Fossil, being wondering at, calls forth a description of great age--
In quiet dark transformed to stone,
Cell after cell to crystal grown,
The pattern stays, the substance gone....
Not quite so old, Tiny Anasazi Woman’s mummy greets her--
How, unconfused, she met the morning sun,
And the pure sky of night,
Knowing no land beyond the great horizons...
Old gods and new abound--
Men of Awatobi,
Killed by men of the Three Mesas,
By arrow, by fire,
Betrayed, trapped in their own kivas.
…
The men of the Three Mesas,
In terror for the peace of the great kachinas
who hold the world together,
Who hold creation in balance,
Took council, acted...
And wind cries “Janet”--
The sunlight pours unshaken through the wind...
II
Navajo thinks like Eskimo:
Singing in duet, water and snow demand their due vocabulary--
Tsaile, Chinle,
Water flowing in, flowing out.
Slow water caught in a pool,
Caught in a gourd;
Water upon the lips, in the throat:
Falling upon longhair
Loosened in ceremony:
Fringes of rain sweeping darkly
From the dark side of a cloud,
Riding the air in sunlight,
Issuing cold from a rock,
Transparent as air, or darkened
With earth, bloodstained, grief-heavy;
In a country of no dew, snow
Softly pile, or stinging
in bitter wind...
The earth and the sky were constant,
But water,
How could they name it with one name?
III
Quebec falls and Sun rises over British Empire--
That September day the English appeared so suddenly that they seemed to have dropped from the sky; appeared, and fired.

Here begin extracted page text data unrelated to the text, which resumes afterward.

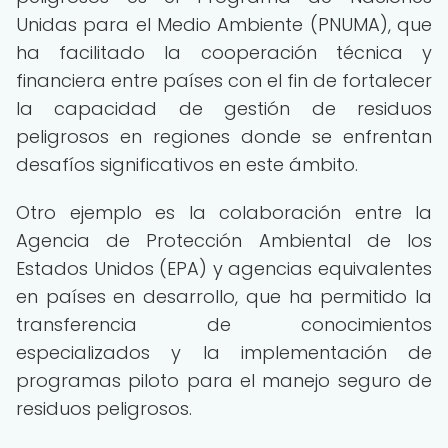
Unidas para el Medio Ambiente (PNUMA), que
ha facilitado la cooperación técnica y
financiera entre países con el fin de fortalecer
la capacidad de gestión de residuos
peligrosos en regiones donde se enfrentan
desafíos significativos en este ámbito.
Otro ejemplo es la colaboración entre la
Agencia de Protección Ambiental de los
Estados Unidos (EPA) y agencias equivalentes
en países en desarrollo, que ha permitido la
transferencia de conocimientos
especializados y la implementación de
programas piloto para el manejo seguro de
residuos peligrosos.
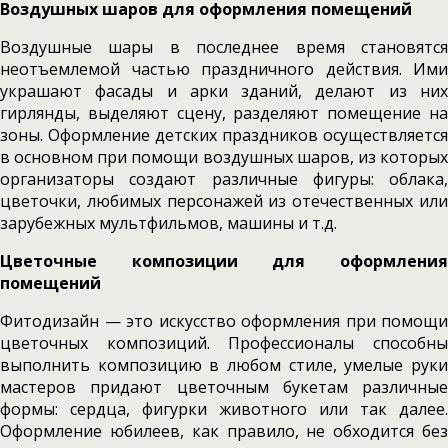
Воздушных шаров для оформления помещений
Воздушные шары в последнее время становятся
неотъемлемой частью праздничного действия. Ими
украшают фасады и арки зданий, делают из них
гирлянды, выделяют сцену, разделяют помещение на
зоны. Оформление детских праздников осуществляется
в основном при помощи воздушных шаров, из которых
организаторы создают различные фигуры: облака,
цветочки, любимых персонажей из отечественных или
зарубежных мультфильмов, машины и т.д.
Цветочные композиции для оформления
помещений
Фитодизайн — это искусство оформления при помощи
цветочных композиций. Профессионалы способны
выполнить композицию в любом стиле, умелые руки
мастеров придают цветочным букетам различные
формы: сердца, фигурки животного или так далее.
Оформление юбилеев, как правило, не обходится без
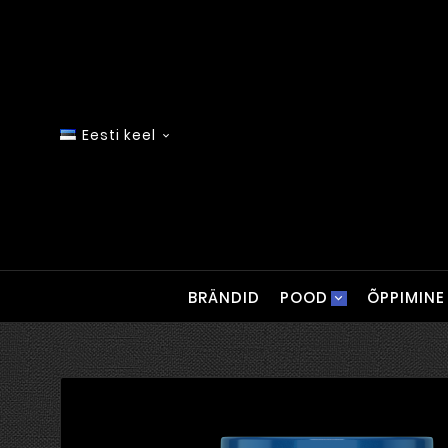
Eesti keel

BRÄNDID
POOD
ÕPPIMINE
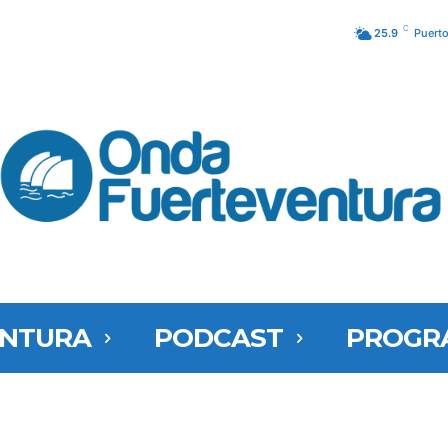
C
25.9
Puerto
ENTURA
PODCAST
PROGR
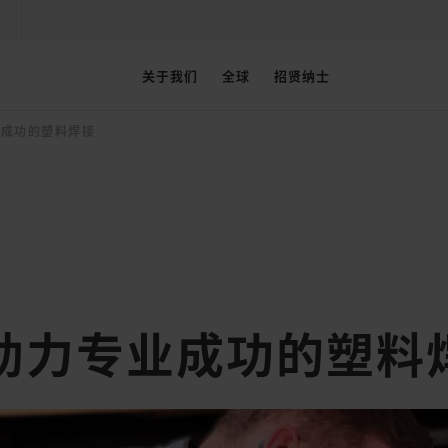
关于我们
全球
招贤纳士
业成功的塑料焊接
助力专业成功的塑料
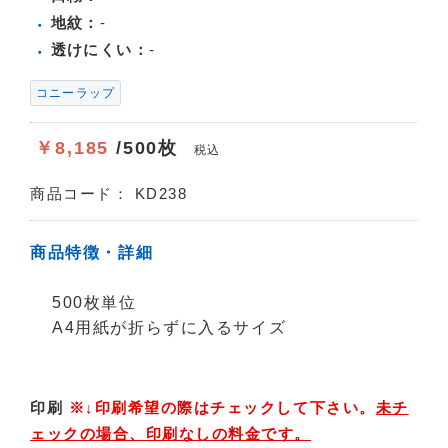
地紋：
-
透けにくい：
-
コニーラップ
￥8,185
/500枚
税込
商品コード：
KD238
商品特徴・詳細
500枚単位
A4用紙が折らずに入るサイズ
印刷
※↓印刷希望の際はチェックして下さい。
未チ
ェックの場合、印刷なしの料金です。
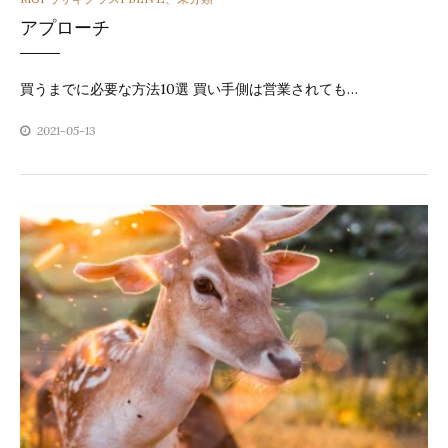
アプローチ
テ
ゴ
買うまでに必要な方法10選 買い手側は営業されても…
リ
2021-05-13
ー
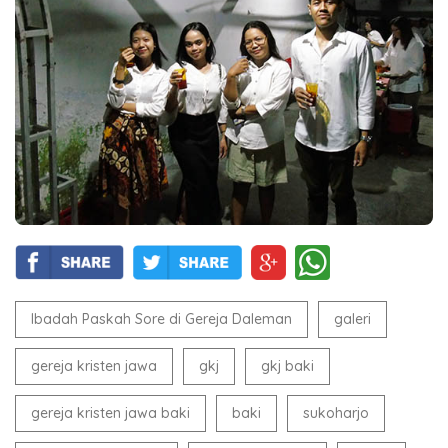
Ibadah Paskah Sore di Gereja Daleman
galeri
gereja kristen jawa
gkj
gkj baki
gereja kristen jawa baki
baki
sukoharjo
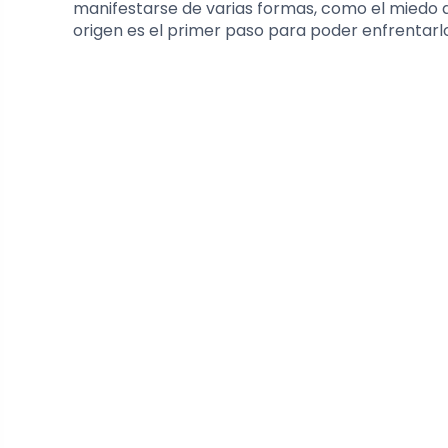
manifestarse de varias formas, como el miedo al
origen es el primer paso para poder enfrentarl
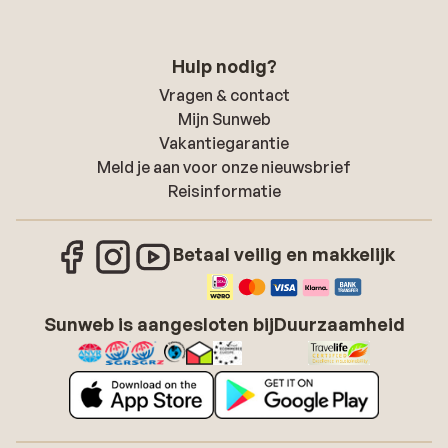
Hulp nodig?
Vragen & contact
Mijn Sunweb
Vakantiegarantie
Meld je aan voor onze nieuwsbrief
Reisinformatie
Betaal veilig en makkelijk
Sunweb is aangesloten bij
Duurzaamheid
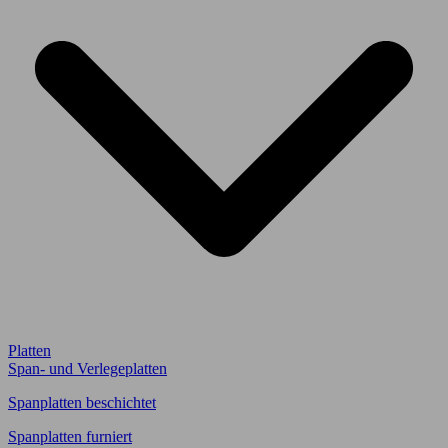
Platten
Span- und Verlegeplatten
Spanplatten beschichtet
Spanplatten furniert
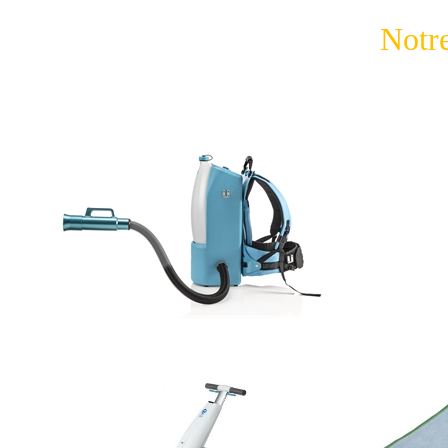
Notre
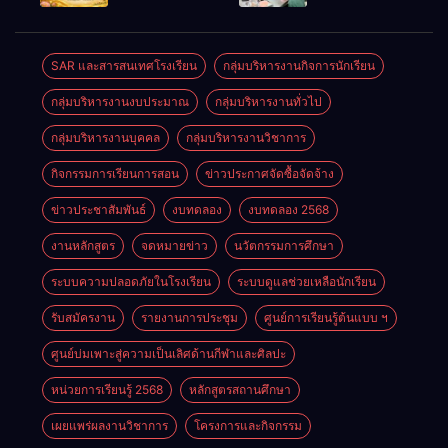
2569
SAR และสารสนเทศโรงเรียน
กลุ่มบริหารงานกิจการนักเรียน
กลุ่มบริหารงานงบประมาณ
กลุ่มบริหารงานทั่วไป
กลุ่มบริหารงานบุคคล
กลุ่มบริหารงานวิชาการ
กิจกรรมการเรียนการสอน
ข่าวประกาศจัดซื้อจัดจ้าง
ข่าวประชาสัมพันธ์
งบทดลอง
งบทดลอง 2568
งานหลักสูตร
จดหมายข่าว
นวัตกรรมการศึกษา
ระบบความปลอดภัยในโรงเรียน
ระบบดูแลช่วยเหลือนักเรียน
รับสมัครงาน
รายงานการประชุม
ศูนย์การเรียนรู้ต้นแบบ ฯ
ศูนย์บ่มเพาะสู่ความเป็นเลิศด้านกีฬาและศิลปะ
หน่วยการเรียนรู้ 2568
หลักสูตรสถานศึกษา
เผยแพร่ผลงานวิชาการ
โครงการและกิจกรรม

A warm rain fell now and again upon the troops, and the smoke from the rifles [muskets in fact] lay in long, white streamers, dissipating slowly. The noise of the rifles, reflected from the running water and from the cliffs, was something like thunder, but the rain was too quiet. And running, for the French, had become almost more important than fighting.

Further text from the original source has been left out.